- **Exercise aim**
Search the records for lines that contain the word "我选洪荒世界". Copy them all.

- **The input**
_ _ _ _ _
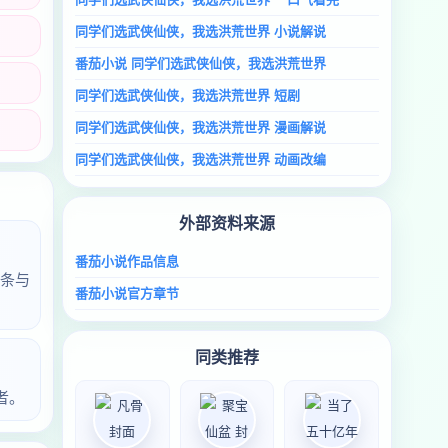
同学们选武侠仙侠，我选洪荒世界 小说解说
番茄小说 同学们选武侠仙侠，我选洪荒世界
同学们选武侠仙侠，我选洪荒世界 短剧
同学们选武侠仙侠，我选洪荒世界 漫画解说
同学们选武侠仙侠，我选洪荒世界 动画改编
外部资料来源
番茄小说作品信息
条与
番茄小说官方章节
同类推荐
者。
_ _ _ _ _
- **Expected output**
同学们选武侠仙侠，我选洪荒世界 小说解说
番茄小说 同学们选武侠仙侠，我选洪荒世界
同学们选武侠仙侠，我选洪荒世界 短剧
同学们选武侠仙侠，我选洪荒世界 漫画解说
同学们选武侠仙侠，我选洪荒世界 动画改编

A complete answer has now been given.